● Task directions:
Leaving the pictures aside, repeat the entries exactly.

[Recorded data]
——————

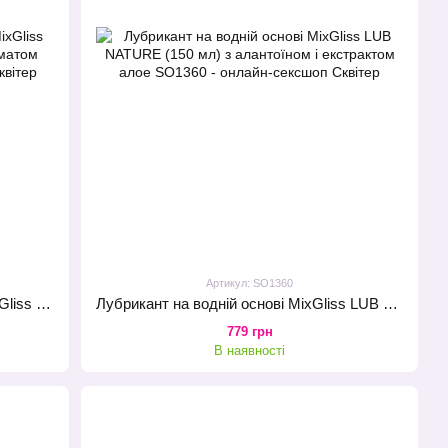
Артикул: SO1360
Лубрикант на силіконовій основі MixGliss TONIC - GINGEMBRE (50 мл) з ароматом імбиру
Лубрикант на водній основі MixGliss LUB NATURE (150 мл) з алантоїном і екстрактом алое
779 грн
В наявності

——————

● Answer section:
Артикул: SO1360
Лубрикант на силіконовій основі MixGliss TONIC - GINGEMBRE (50 мл) з ароматом імбиру
Лубрикант на водній основі MixGliss LUB NATURE (150 мл) з алантоїном і екстрактом алое
779 грн
В наявності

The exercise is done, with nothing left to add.